Souterrain, Carrigcleena More, Co. Cork
Co. Cork |
Settlement Sites
Beneath the interior of a ringfort at Carrigcleena More in north County Cork, a stone slab roughly a metre long sits eight metres in from the bank on the west-south-west side of the enclosure.
It looks, at first glance, like little more than a flat rock lying on the ground, but the opening it covers hints at something older and more deliberate underneath: a souterrain, the term for an artificial underground passage or chamber, typically constructed during the early medieval period in Ireland, probably as a place of refuge, storage, or concealment.
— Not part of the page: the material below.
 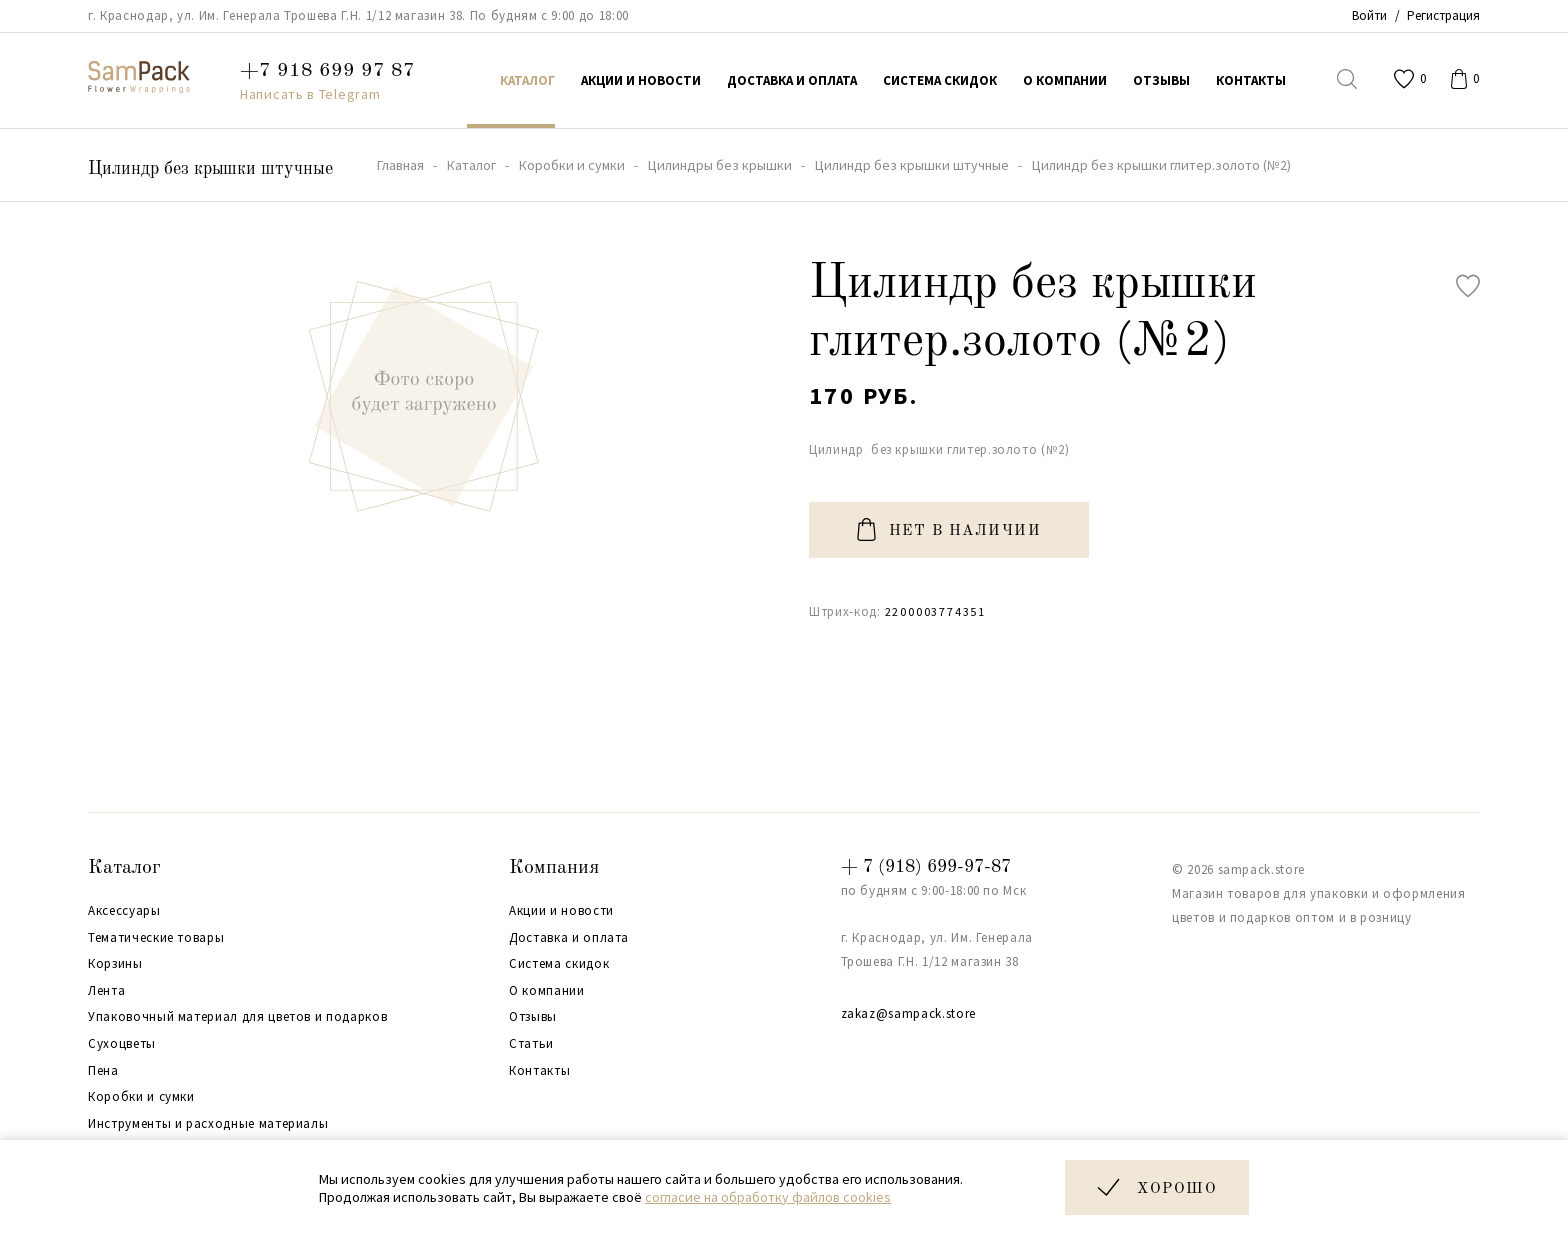 What do you see at coordinates (561, 911) in the screenshot?
I see `Акции и новости` at bounding box center [561, 911].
The slab, measuring approximately one metre by half a metre, may function as a lintel, the topmost stone spanning the entrance to a subterranean passage below. Its position within the ringfort places it in a context that would have been entirely familiar to early medieval communities across Ireland. Ringforts, which are enclosed farmsteads usually defined by one or more earthen banks and ditches, were commonly occupied between roughly the fifth and twelfth centuries, and souterrains are frequently found within them. Also recorded in the western half of the interior are three small circular depressions, each between twenty and thirty centimetres in diameter, whose relationship to the souterrain or to the broader site is not fully established. They may represent post-holes, erosion, or some other feature of the original occupation.